Turbulent flow enhances the mixing of fluid particles and thus improves the heat transfer between the fluid and the surface it flows over. So, in cases where we want to either heat up or cool down the fluid quickly, achieving turbulent flow can be beneficial.

Nusselt Number

When it comes to heat transfer, we are often concerned with how effectively a fluid transfers heat to a surface or vice versa. This is where the Nusselt number (Nu) comes into play. The Nusselt number is another dimensionless parameter that offers insight into the convective heat transfer occurring within a fluid. It essentially characterizes the ratio of convective to conductive heat transfer across the fluid layer.

A higher Nusselt number corresponds to more efficient convective heat transfer, as was desired in our duct example, where we computed a Nusselt number of 164.9. This higher number is indicative of effective heat transfer from the duct to its surroundings, which would correspond to a quick temperature adjustment of the air flowing within the duct.

Applications of the Nusselt Number

Engineers and scientists use the Nusselt number for designing various thermodynamic systems, such as heaters, radiators, and air-conditioners. Knowing the Nusselt number helps them in selecting the right materials and shapes to optimize energy use.

Convective Heat Transfer Coefficient

The convective heat transfer coefficient (\( h \)) is a measure of the heat transfer between a solid surface and a fluid per unit surface area per unit temperature difference. It’s a crucial variable in the field of thermodynamics, allowing us to quantify the heat transfer rate for convective heat transfer situations. In our example involving air flowing through a duct, the heat transfer coefficient was calculated to be 33.49 W/(m²·K). This value indicates how much heat will be transferred by convection per square meter of duct surface area for each degree of temperature difference between the duct surface and the flowing air.
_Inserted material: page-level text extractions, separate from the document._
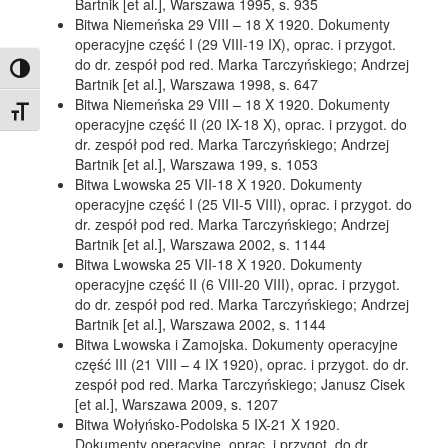
Bartnik [et al.], Warszawa 1995, s. 935
Bitwa Niemeńska 29 VIII – 18 X 1920. Dokumenty
operacyjne część I (29 VIII-19 IX), oprac. i przygot.
do dr. zespół pod red. Marka Tarczyńskiego; Andrzej
Toggle High Contrast
Bartnik [et al.], Warszawa 1998, s. 647
Bitwa Niemeńska 29 VIII – 18 X 1920. Dokumenty
Toggle Font size
operacyjne część II (20 IX-18 X), oprac. i przygot. do
dr. zespół pod red. Marka Tarczyńskiego; Andrzej
Bartnik [et al.], Warszawa 199, s. 1053
Bitwa Lwowska 25 VII-18 X 1920. Dokumenty
operacyjne część I (25 VII-5 VIII), oprac. i przygot. do
dr. zespół pod red. Marka Tarczyńskiego; Andrzej
Bartnik [et al.], Warszawa 2002, s. 1144
Bitwa Lwowska 25 VII-18 X 1920. Dokumenty
operacyjne część II (6 VIII-20 VIII), oprac. i przygot.
do dr. zespół pod red. Marka Tarczyńskiego; Andrzej
Bartnik [et al.], Warszawa 2002, s. 1144
Bitwa Lwowska i Zamojska. Dokumenty operacyjne
część III (21 VIII – 4 IX 1920), oprac. i przygot. do dr.
zespół pod red. Marka Tarczyńskiego; Janusz Cisek
[et al.], Warszawa 2009, s. 1207
Bitwa Wołyńsko-Podolska 5 IX-21 X 1920.
Dokumenty operacyjne, oprac. i przygot. do dr.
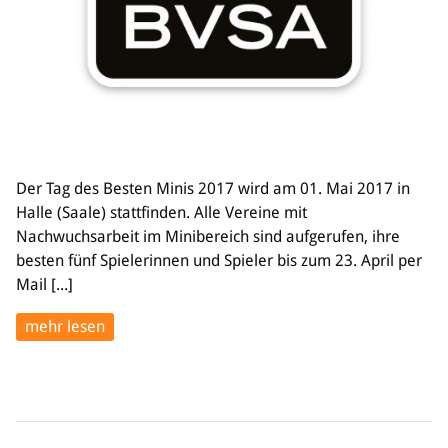
Der Tag des Besten Minis 2017 wird am 01. Mai 2017 in
Halle (Saale) stattfinden. Alle Vereine mit
Nachwuchsarbeit im Minibereich sind aufgerufen, ihre
besten fünf Spielerinnen und Spieler bis zum 23. April per
Mail [...]
mehr lesen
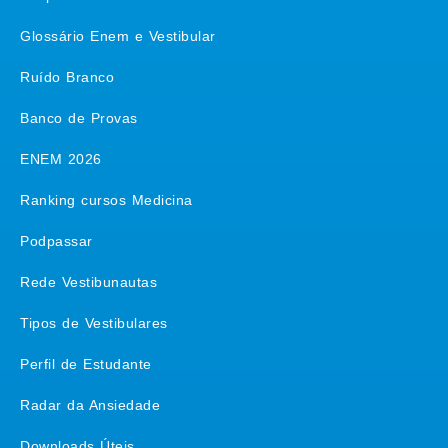
Glossário Enem e Vestibular
Ruído Branco
Banco de Provas
ENEM 2026
Ranking cursos Medicina
Podpassar
Rede Vestibunautas
Tipos de Vestibulares
Perfil de Estudante
Radar da Ansiedade
Downloads Úteis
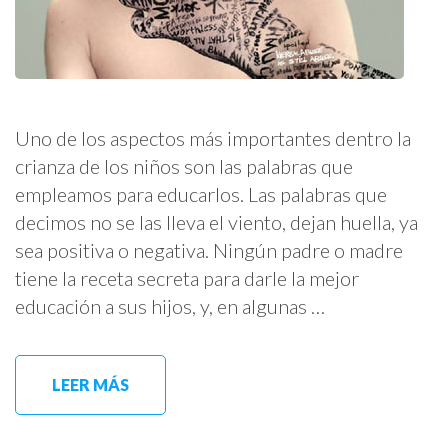
Uno de los aspectos más importantes dentro la
crianza de los niños son las palabras que
empleamos para educarlos. Las palabras que
decimos no se las lleva el viento, dejan huella, ya
sea positiva o negativa. Ningún padre o madre
tiene la receta secreta para darle la mejor
educación a sus hijos, y, en algunas …
LEER MÁS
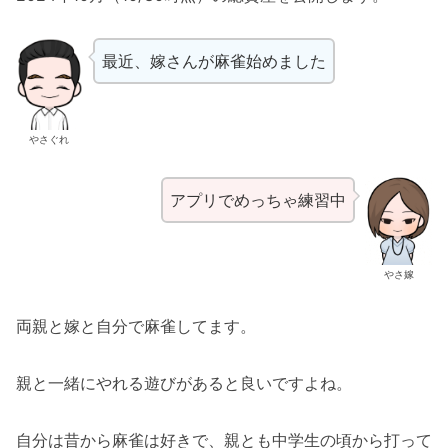
最近、嫁さんが麻雀始めました
やさぐれ
アプリでめっちゃ練習中
やさ嫁
両親と嫁と自分で麻雀してます。
親と一緒にやれる遊びがあると良いですよね。
自分は昔から麻雀は好きで、親とも中学生の頃から打って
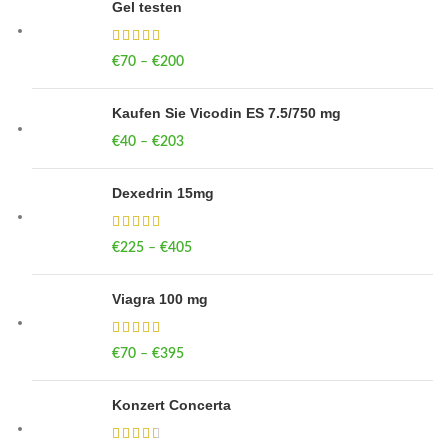
Gel testen
€
70
–
€
200
Price range: €70 through €200
Kaufen Sie Vicodin ES 7.5/750 mg
€
40
–
€
203
Price range: €40 through €203
Dexedrin 15mg
€
225
–
€
405
Price range: €225 through €405
Viagra 100 mg
€
70
–
€
395
Price range: €70 through €395
Konzert Concerta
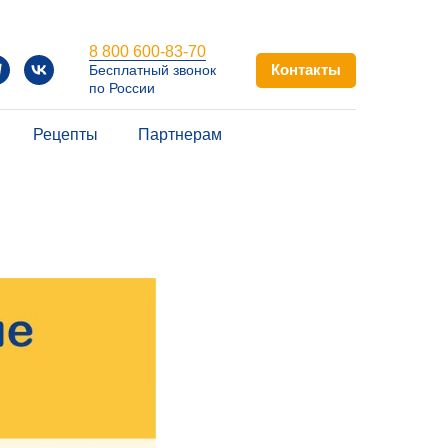
8 800 600-83-70
Контакты
Бесплатный звонок
по России
Рецепты
Партнерам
The determination of this coefficient is vital for thermal engineering tasks since it directly influences the design and performance of heating and cooling systems.

Improving Heat Transfer

By manipulating factors like fluid velocity, surface texture, and duct shape, engineers can enhance the convective heat transfer coefficient, thereby improving the system's overall heat transfer efficiency. For the attic duct example, understanding the convective heat transfer coefficient helps insulate the system adequately or modify airflow to control how much heat the duct loses to its surroundings.